Abstract:
Heavy metal Lead is the second most toxic heavy metal after arsenic, which has zero roles in biological systems. Lead toxicity has a hazardous effect as it can damage the plant from germination stage to yield formation stage. Lead toxicity has a hazardous effect as it can damage the plant from germination stage to yield formation stage. Arbuscular mycorrhizal (AM) fungi are soil-borne species of fungi and globally universal fungi that are colonized in plant roots system and allocate supplementary pathways for the transfer and uptake of mineral nutrients from the soil particles to the plant system.
Trichoderma viride is a fungus and also a bio fungicide. It is mainly used for the seed and soil treatment for the suppression of various diseases which are mainly caused by fungal pathogens.

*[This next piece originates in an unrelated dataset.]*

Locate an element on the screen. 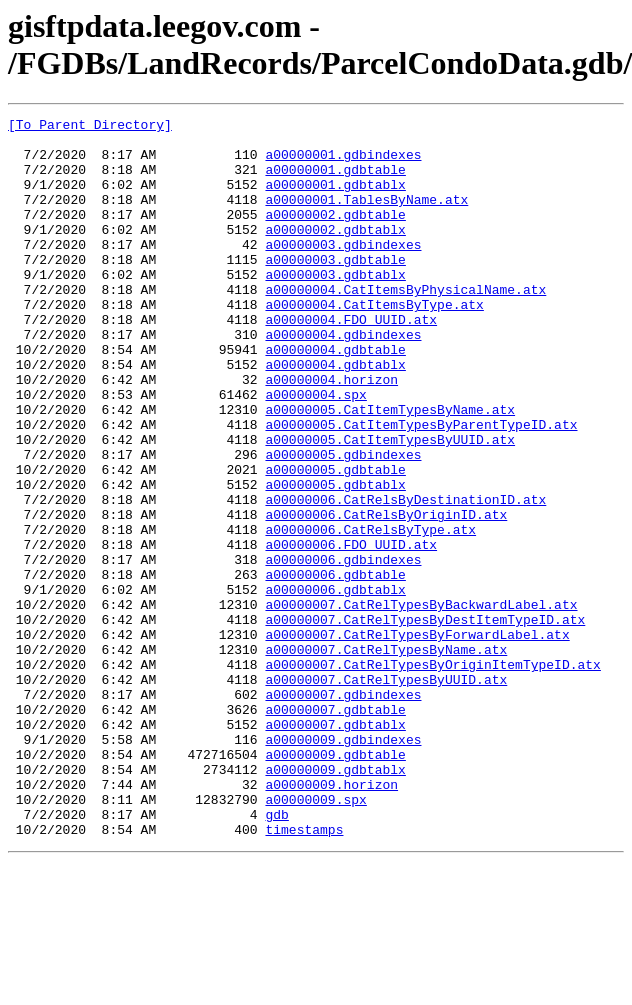 The image size is (632, 1005). a00000007.CatRelTypesByName.atx is located at coordinates (386, 757).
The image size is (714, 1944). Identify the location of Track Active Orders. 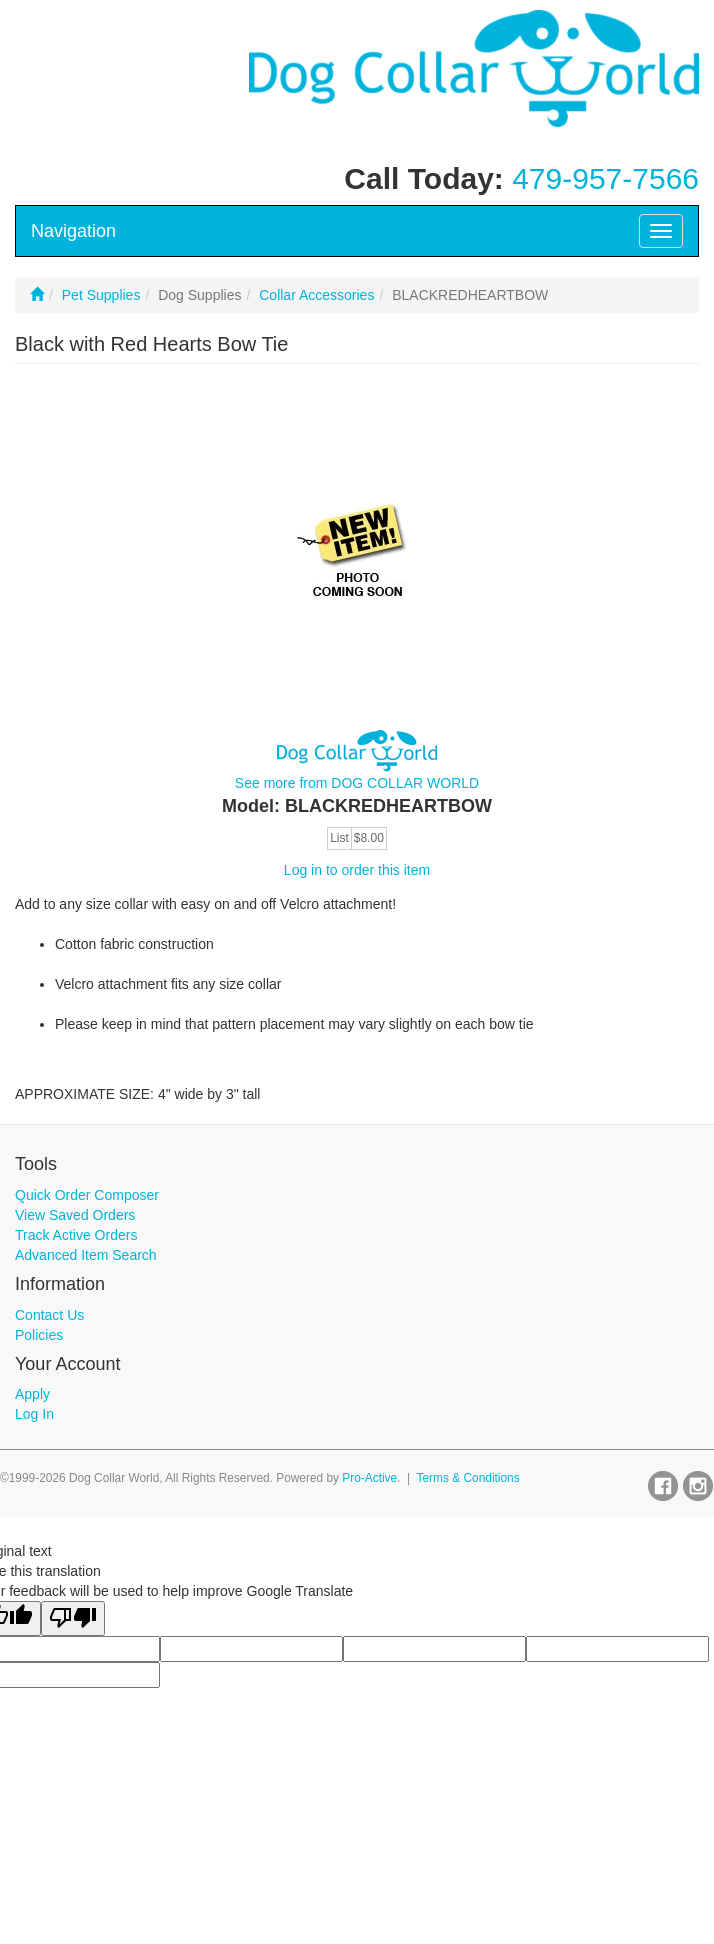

T. viride is a mould which asexually produces spores by mitosis. Along with a unique role as a biocontrol agent, it also has the capability of chemical degradation.

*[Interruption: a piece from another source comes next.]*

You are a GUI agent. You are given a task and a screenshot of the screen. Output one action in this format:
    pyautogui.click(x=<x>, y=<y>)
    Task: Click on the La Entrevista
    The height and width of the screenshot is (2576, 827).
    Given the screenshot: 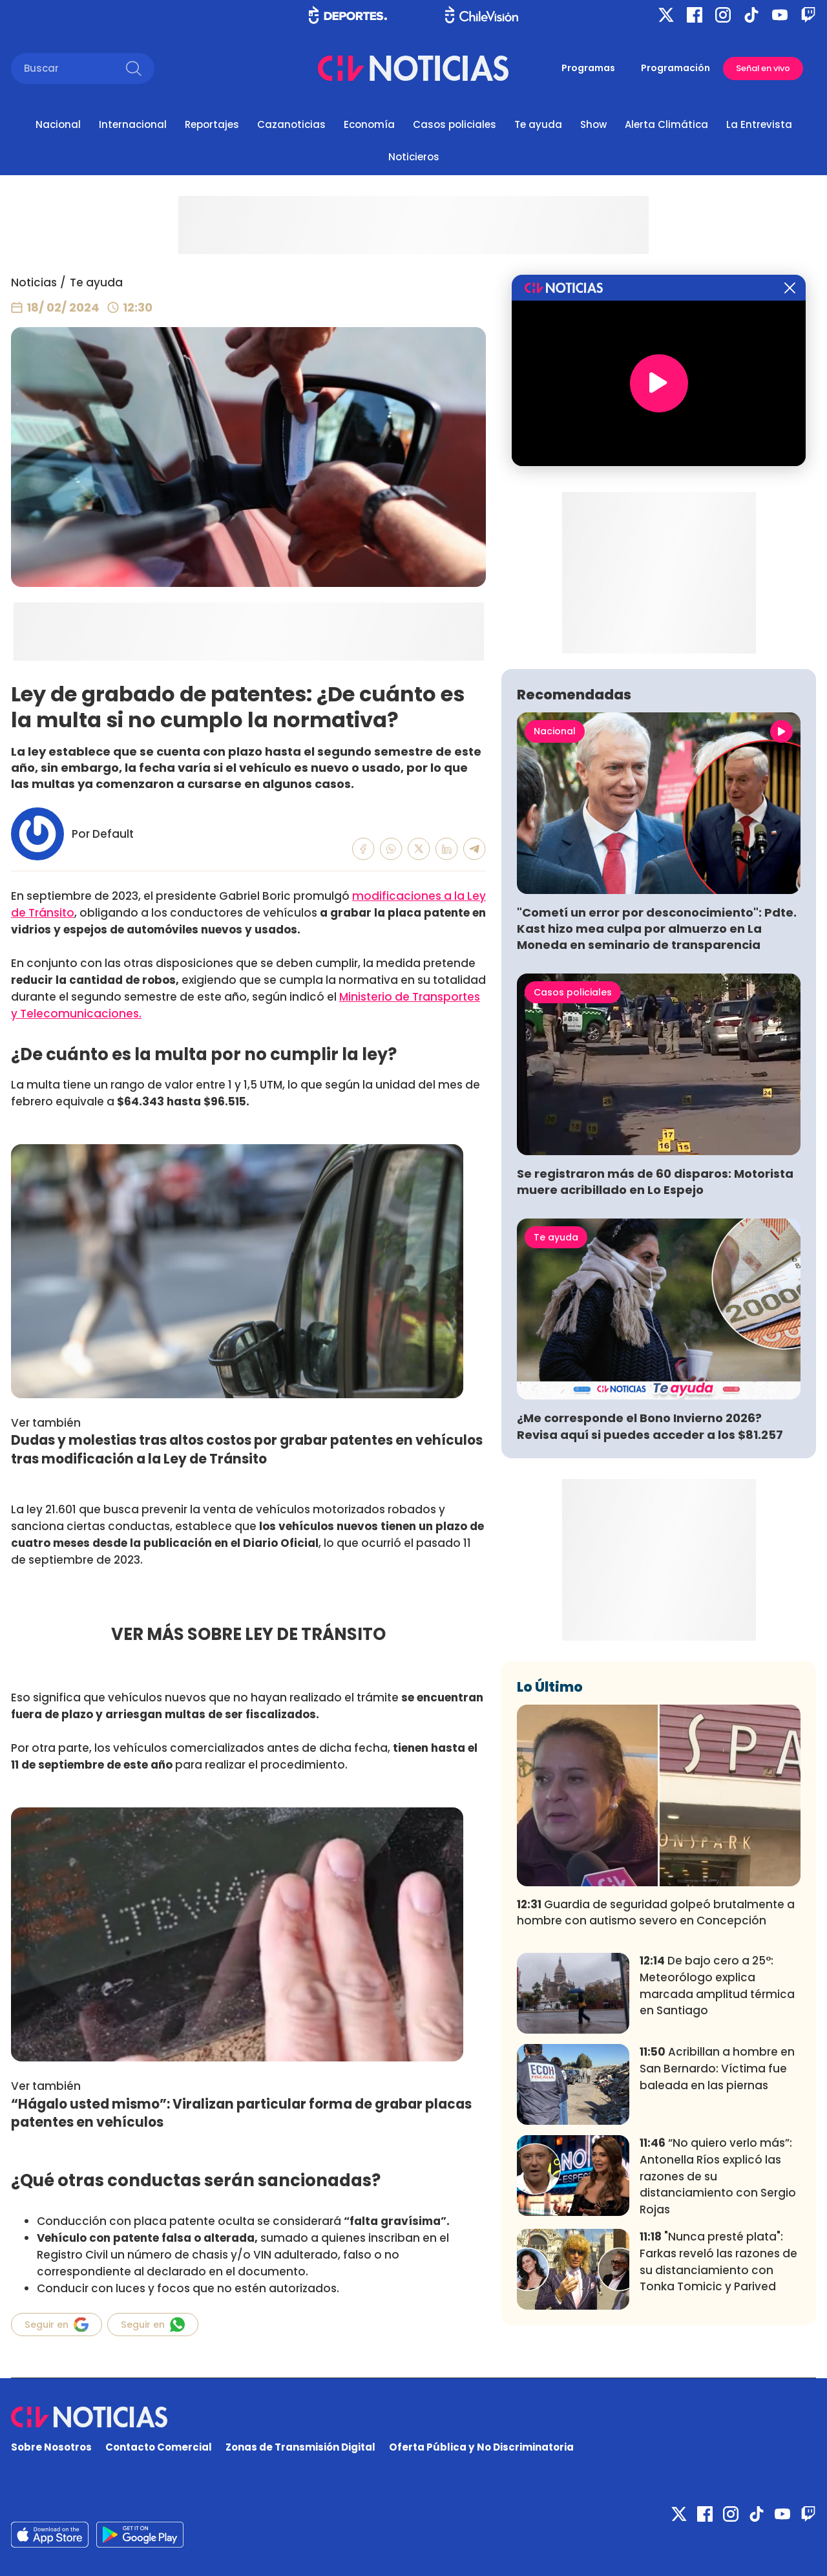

T.viride is when applied, start colonizing seed/rhizosphere soil surface of the crop and then multiplies on the same. Trichoderma is used as a biopesticide, biofertilizer in agriculture. A pot experiment was set up with
Sorghum vulgare as test plant to evaluate the role of trichoderma, rhizobium and mycorrhiza mediated mitigation of Lead toxicity on morphological parameters. It was noticed that the plant height was significantly more in control (T0) but it was noticed that plant height was significantly reduced with 18.91%, 48.89%, 46.78%, and 43.48% when exposed to lead metal stress (T1) as compared to (T0) at 30, 60, 90 and 120 DAS. The average leaf area was significantly reduced by 25.03%, 24.9%, 33.3%, and 45.4% due to the lead stress in (T1) compared to (T0) at 30, 60, 90 and 120 DAS respectively.